Question

How much work does it take to push an object with a mass of `2 kg` up a `3 m` ramp, if the ramp has an incline of `(5pi)/12` and a kinetic friction coefficient of `2`?

Answer 1

W = 87.21 J

Explanation:

The ramp is at an angle of 75 degrees, so to find the force of gravity pulling it down, we find:

`F_"g" = mg*sin(theta) rArr F_"g" = 19.6 *sin(75) = 18.93 N`

Now, to find the for of the opposing friction force, we find:

`F_"F" = mu * F_"N"`

In the case of a ramp, normal force is only the component of gravity perpendicular to the ramp, so:

`F_"N" = mg * cos(theta) = 5.07 N`

`F_"F" = 2 * 5.07 = 10.14 N`

Now we can use F_"net" = ma to find set up total force.
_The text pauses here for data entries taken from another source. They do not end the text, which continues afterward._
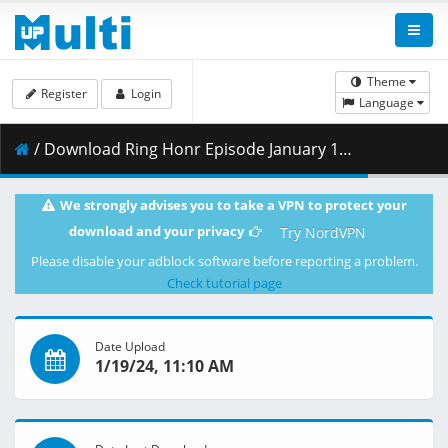
Theme
Register
Login
Language
/ Download Ring Honr Episode January 18 n 24 HQ.mp4 ( 1.61 GB )
We strongly advises you to take a VPN to protect your
download and your privacy
Try NordVPN
Please disable your adblock software before reporting a problem.
Check tutorial page
Date Upload
1/19/24, 11:10 AM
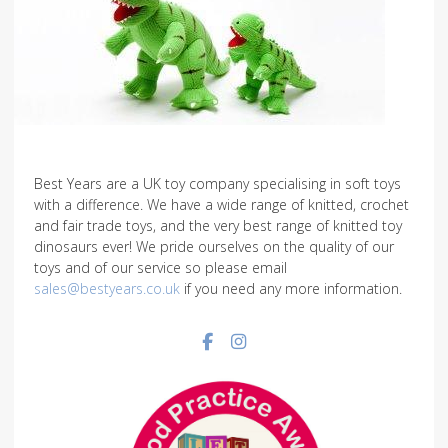
Best Years are a UK toy company specialising in soft toys
with a difference. We have a wide range of knitted, crochet
and fair trade toys, and the very best range of knitted toy
dinosaurs ever! We pride ourselves on the quality of our
toys and of our service so please email
sales@bestyears.co.uk
if you need any more information.
Facebook social link
Instagram social link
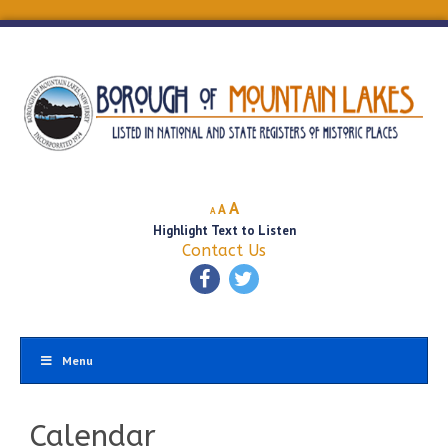
Decrease
Reset
Increase
A
A
A
font
font
Highlight Text to Listen
font
size.
size.
Contact Us
size.
Menu
Calendar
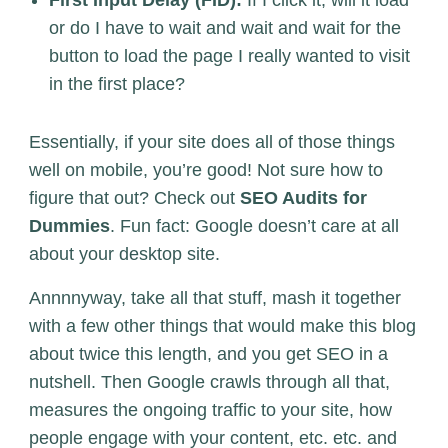
or do I have to wait and wait and wait for the
button to load the page I really wanted to visit
in the first place?
Essentially, if your site does all of those things
well on mobile, you’re good! Not sure how to
figure that out? Check out
SEO Audits for
Dummies
. Fun fact: Google doesn’t care at all
about your desktop site.
Annnnyway, take all that stuff, mash it together
with a few other things that would make this blog
about twice this length, and you get SEO in a
nutshell. Then Google crawls through all that,
measures the ongoing traffic to your site, how
people engage with your content, etc. etc. and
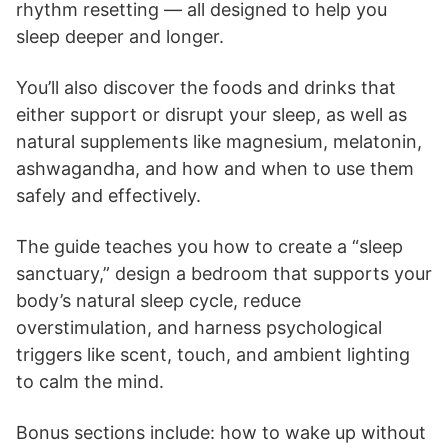
rhythm resetting — all designed to help you
sleep deeper and longer.
You’ll also discover the foods and drinks that
either support or disrupt your sleep, as well as
natural supplements like magnesium, melatonin,
ashwagandha, and how and when to use them
safely and effectively.
The guide teaches you how to create a “sleep
sanctuary,” design a bedroom that supports your
body’s natural sleep cycle, reduce
overstimulation, and harness psychological
triggers like scent, touch, and ambient lighting
to calm the mind.
Bonus sections include: how to wake up without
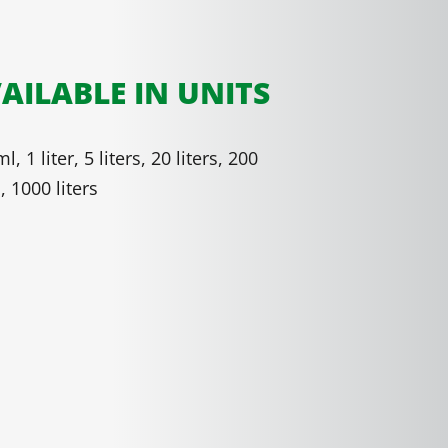
AILABLE IN UNITS
l, 1 liter, 5 liters, 20 liters, 200
s, 1000 liters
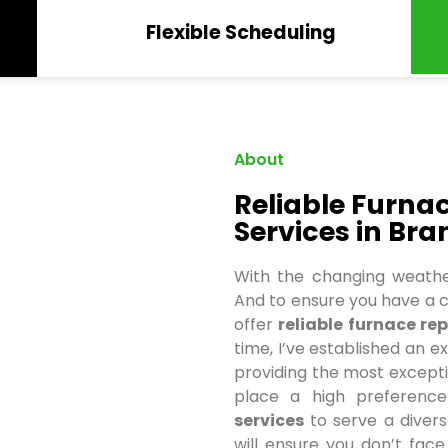
Flexible Scheduling
About
Reliable Furn
Services in Bra
With the changing weathe
And to ensure you have a c
offer
reliable
furnace rep
time, I’ve established an e
providing the most exception
place a high preferen
services
to serve a divers
will ensure you don’t fac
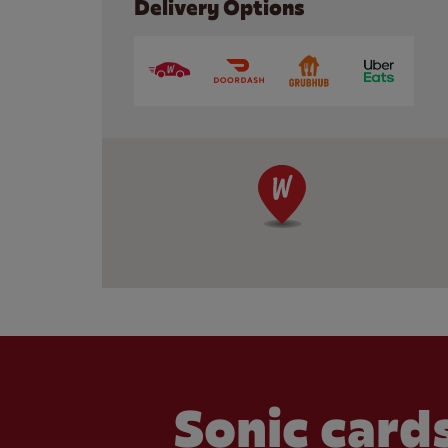
Delivery Options
Sonic cards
And assuming the minimum work is wanted, a (an subsequently m) will be set to 0.

`F_"net" = ma`
`F_"net" = cancel(m)(0)`
`F_"net" = 0`
`F_"a" - 18.93 - 10.14 = 0`
`F_"a" = 29.07 N`

Now to find work, use W= f*d cos(theta), where theta will be set to 0 as we assume the force is applied in the same direction of the ramp.

`W = 29.07 * 3 cos(0)`
`W = 29.07 * 3`
`W = 87.21 J`